__TASK BRIEF__: In the data below, find the line with "einem Account anlegen" and the line with "fatto la medicina negli ultimi decenni.L", then restate both and every line between them exactly, minus the pictures.

__DATA UNDER STUDY__:
= Beginning of Section =

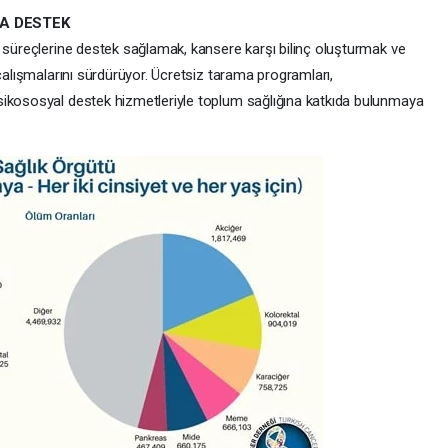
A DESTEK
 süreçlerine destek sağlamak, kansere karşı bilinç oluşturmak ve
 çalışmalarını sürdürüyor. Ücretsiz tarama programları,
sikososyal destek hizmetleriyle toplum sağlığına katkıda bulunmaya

= End of Section =
= Beginning of Section =

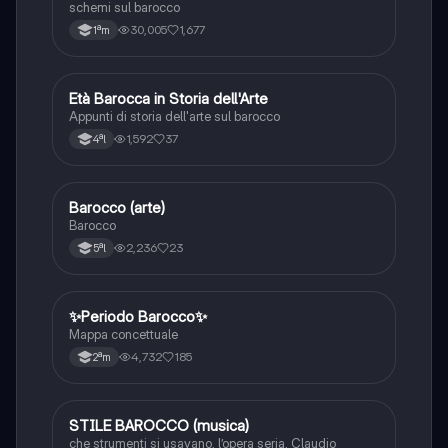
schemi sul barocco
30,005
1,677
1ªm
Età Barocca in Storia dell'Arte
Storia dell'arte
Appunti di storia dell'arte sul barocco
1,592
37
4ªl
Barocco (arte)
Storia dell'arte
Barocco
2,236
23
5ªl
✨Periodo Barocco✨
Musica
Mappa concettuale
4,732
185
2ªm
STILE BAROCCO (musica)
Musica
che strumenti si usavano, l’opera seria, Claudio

= End of Section =
= Beginning of Section =

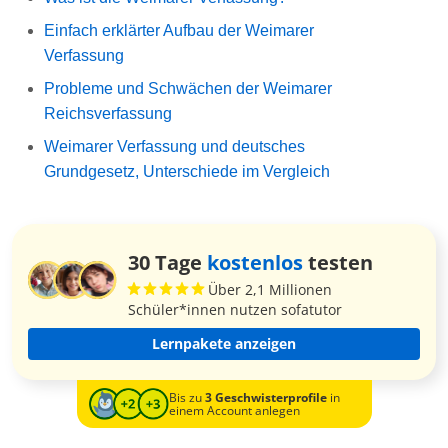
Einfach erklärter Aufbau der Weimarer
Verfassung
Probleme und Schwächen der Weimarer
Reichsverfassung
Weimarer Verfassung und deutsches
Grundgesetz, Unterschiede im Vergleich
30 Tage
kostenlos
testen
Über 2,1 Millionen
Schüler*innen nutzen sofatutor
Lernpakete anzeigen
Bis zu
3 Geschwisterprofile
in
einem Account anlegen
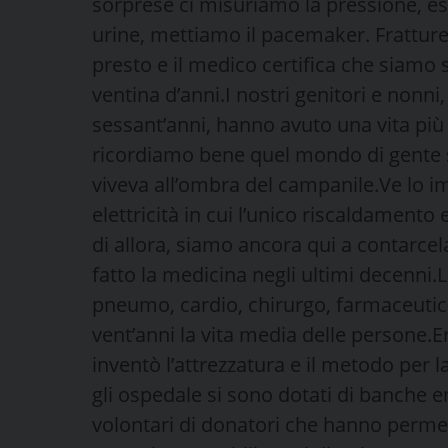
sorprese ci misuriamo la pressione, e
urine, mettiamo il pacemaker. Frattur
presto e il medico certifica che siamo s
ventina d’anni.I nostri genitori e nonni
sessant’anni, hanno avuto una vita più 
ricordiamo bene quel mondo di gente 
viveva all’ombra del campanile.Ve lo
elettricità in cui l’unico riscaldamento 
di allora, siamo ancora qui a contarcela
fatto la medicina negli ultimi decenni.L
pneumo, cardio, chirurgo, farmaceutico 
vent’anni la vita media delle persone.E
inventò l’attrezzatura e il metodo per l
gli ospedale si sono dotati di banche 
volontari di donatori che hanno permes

= End of Section =

__TASK RESPONSE__:
einem Account anlegen
sorprese ci misuriamo la pressione, e
urine, mettiamo il pacemaker. Frattur
presto e il medico certifica che siamo s
ventina d’anni.I nostri genitori e nonni
sessant’anni, hanno avuto una vita più 
ricordiamo bene quel mondo di gente 
viveva all’ombra del campanile.Ve lo
elettricità in cui l’unico riscaldamento 
di allora, siamo ancora qui a contarcela
fatto la medicina negli ultimi decenni.L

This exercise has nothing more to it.